■ **Task prompt**: List each line of the data that holds the string "khuyến".

[Dataset items]
Segment Open

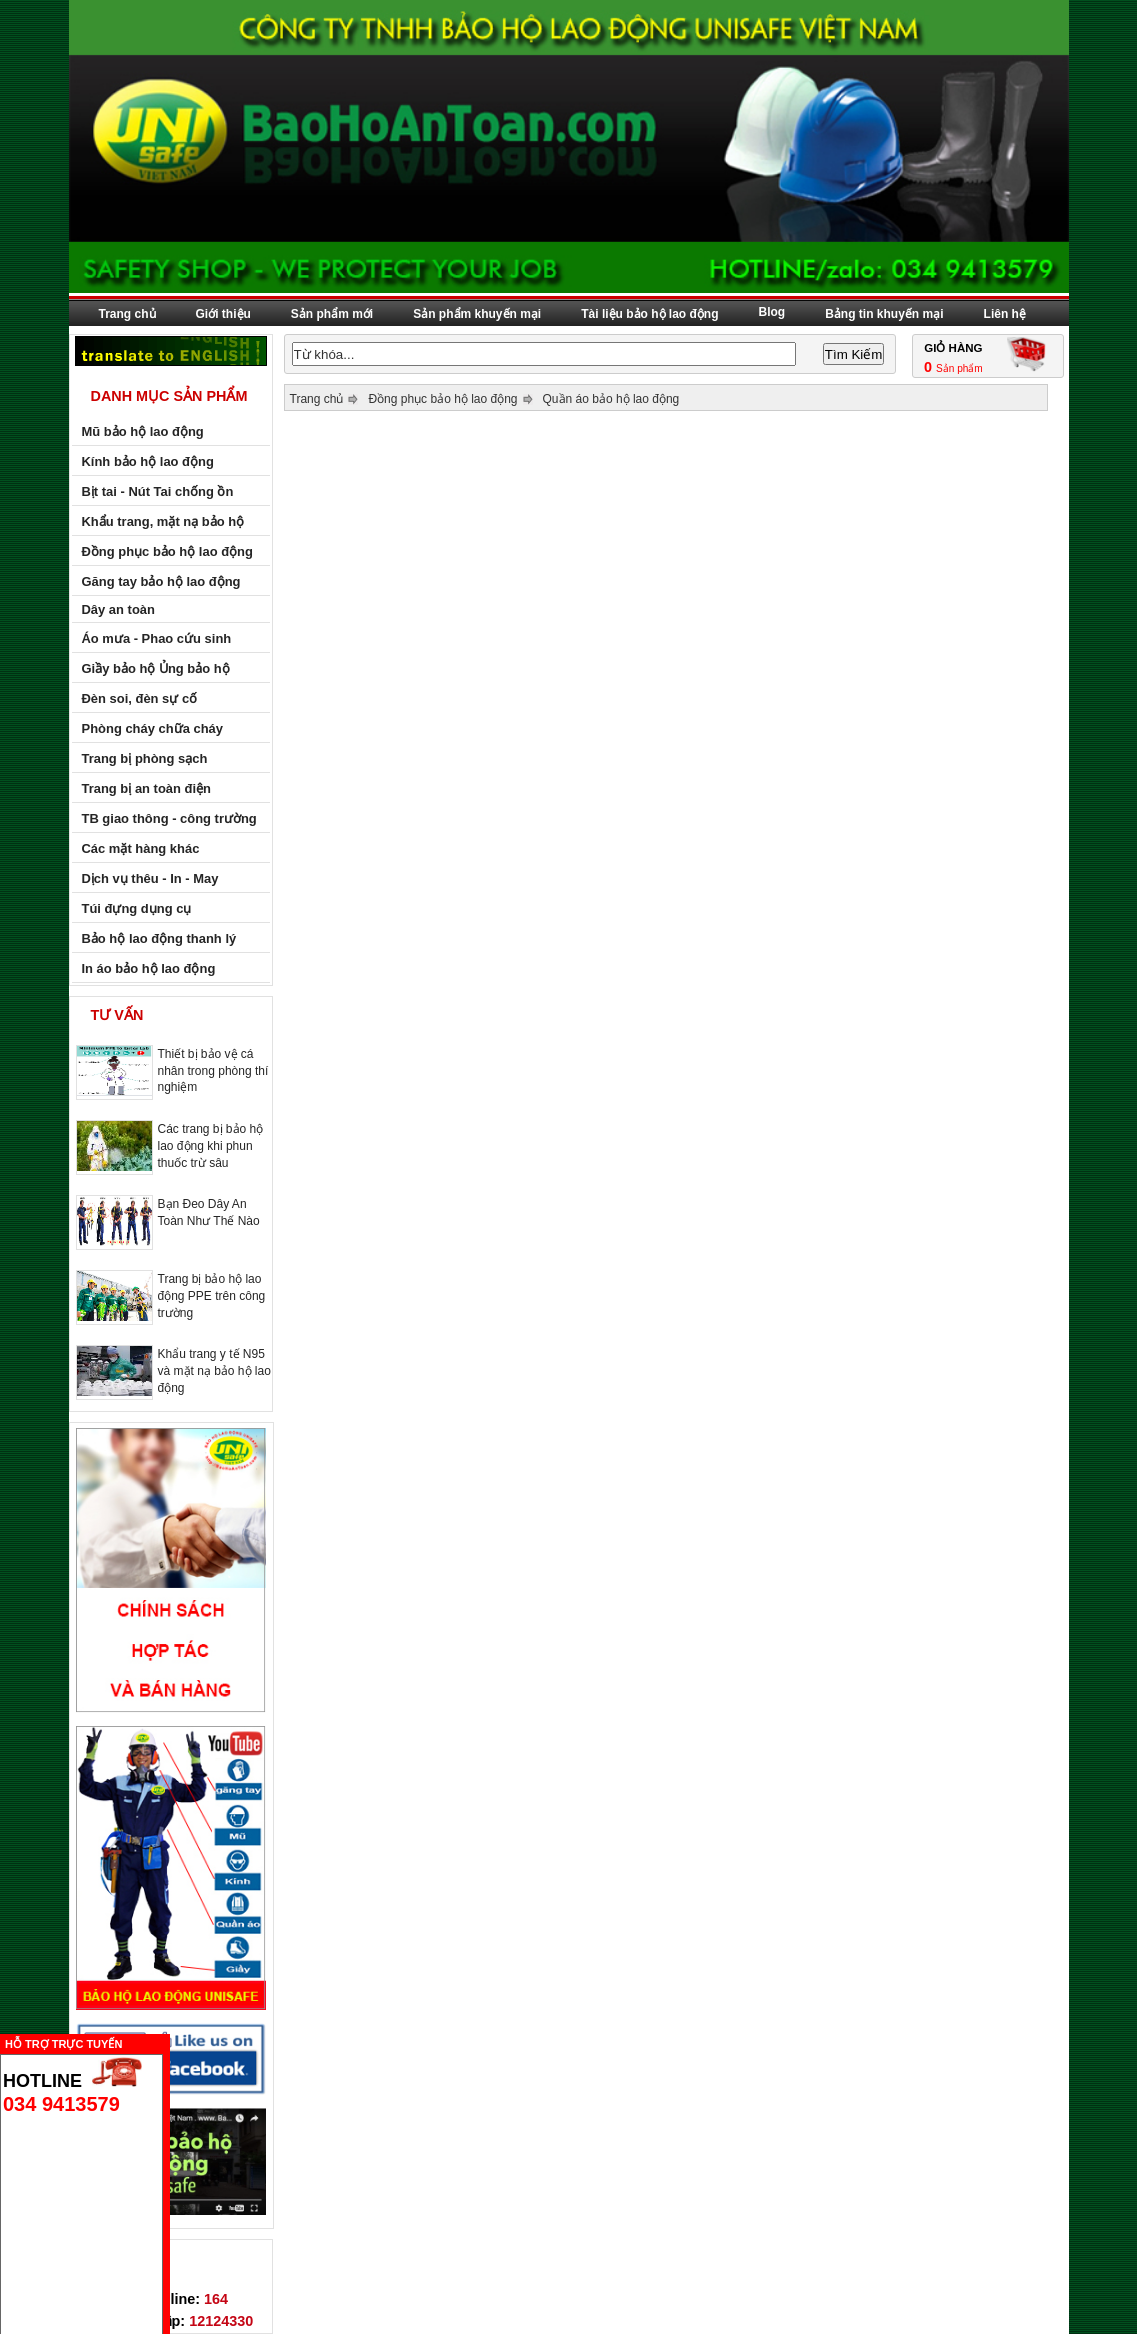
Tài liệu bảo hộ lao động (649, 314)
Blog (772, 312)
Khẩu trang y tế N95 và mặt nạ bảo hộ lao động (214, 1371)
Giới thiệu (223, 314)
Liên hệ (1005, 314)
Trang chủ (127, 314)
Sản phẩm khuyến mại (477, 314)
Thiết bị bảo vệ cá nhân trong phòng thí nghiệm (213, 1070)
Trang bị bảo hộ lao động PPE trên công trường (212, 1296)
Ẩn (175, 2041)
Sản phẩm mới (332, 314)
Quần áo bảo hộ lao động (611, 399)
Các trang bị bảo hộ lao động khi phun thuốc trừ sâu (211, 1146)
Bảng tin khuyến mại (884, 314)
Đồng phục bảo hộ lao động (442, 399)
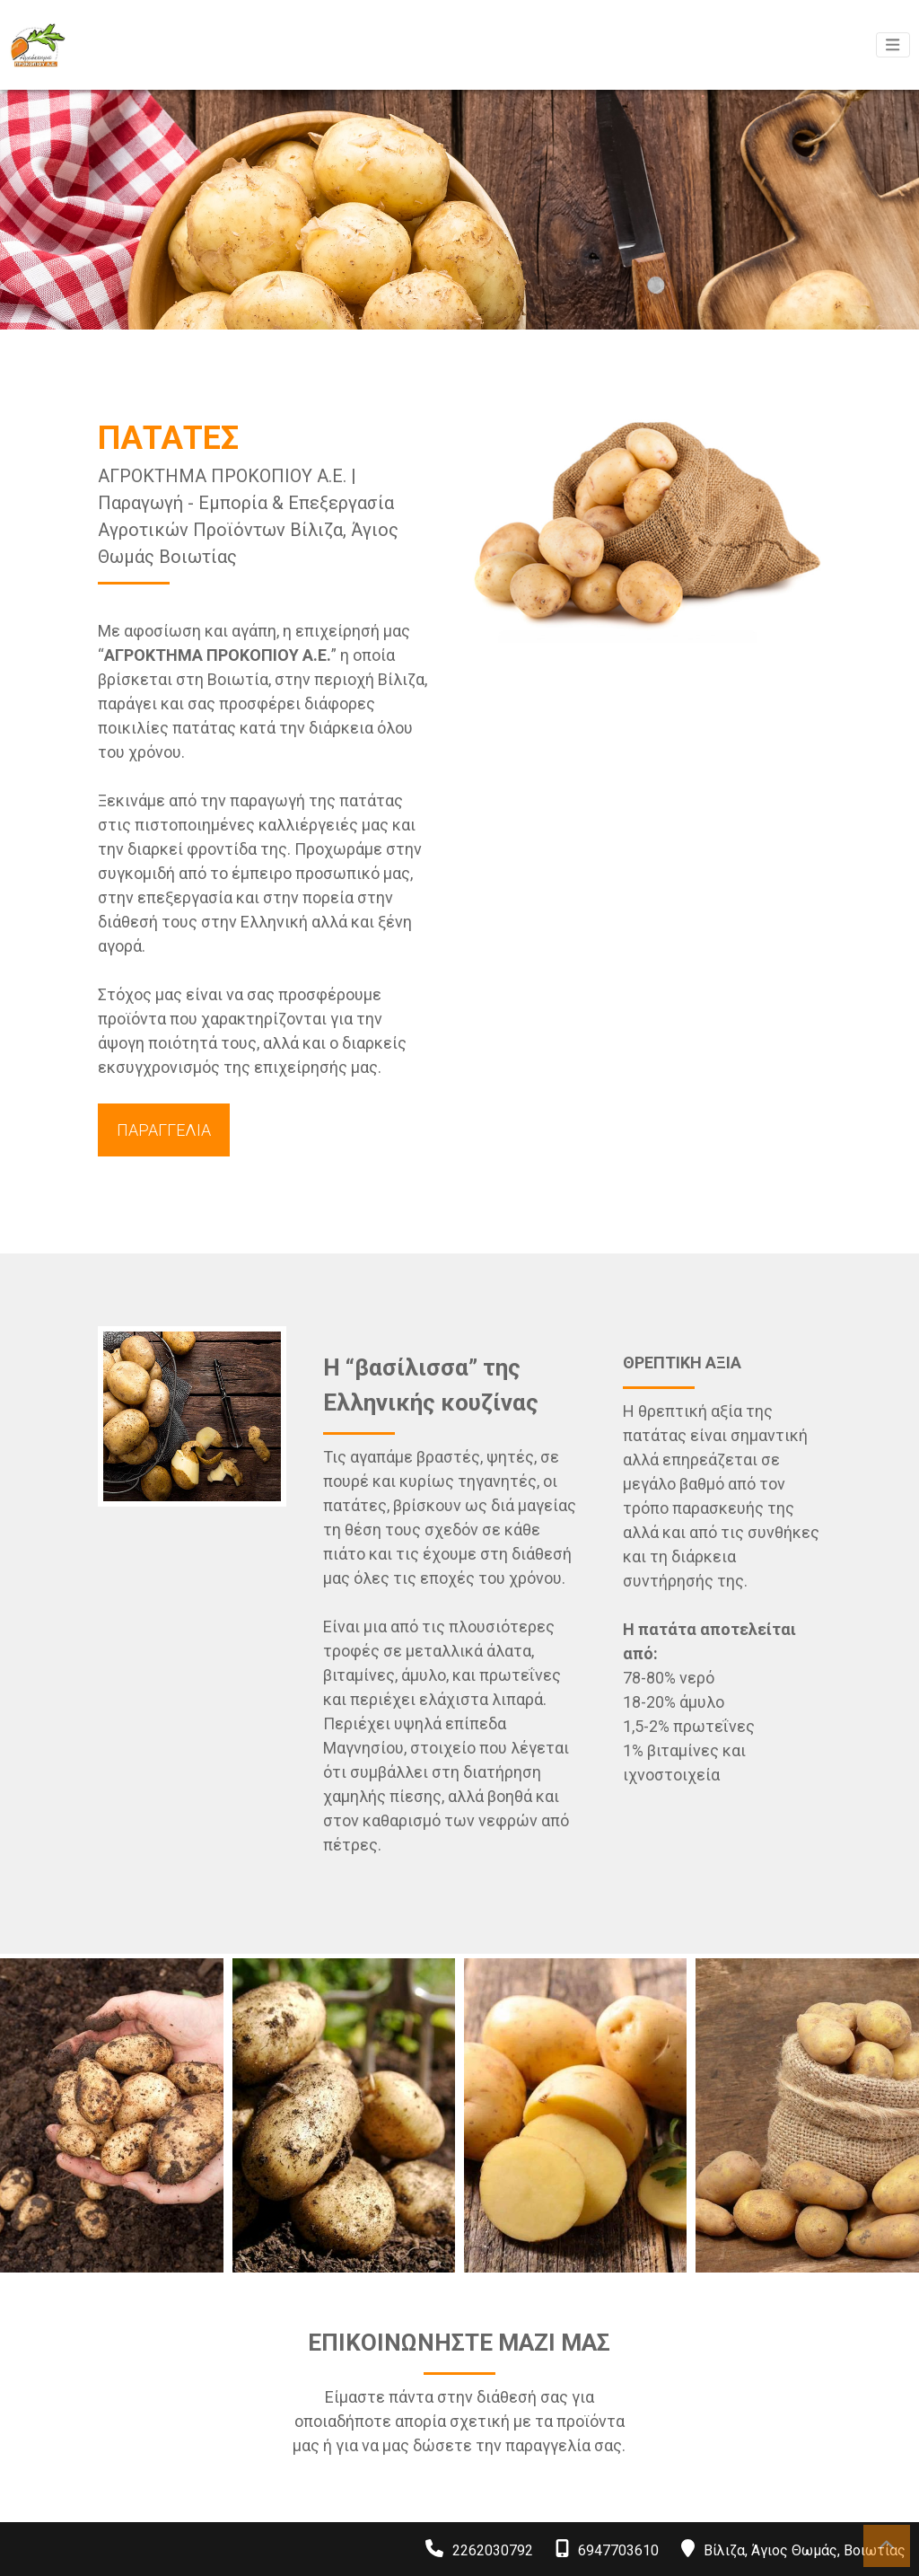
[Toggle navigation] (893, 44)
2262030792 (492, 2550)
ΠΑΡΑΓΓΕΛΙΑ (164, 1130)
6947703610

Segment Closed

■ **Result for this task**:
Sản phẩm khuyến mại (477, 314)
Bảng tin khuyến mại (884, 314)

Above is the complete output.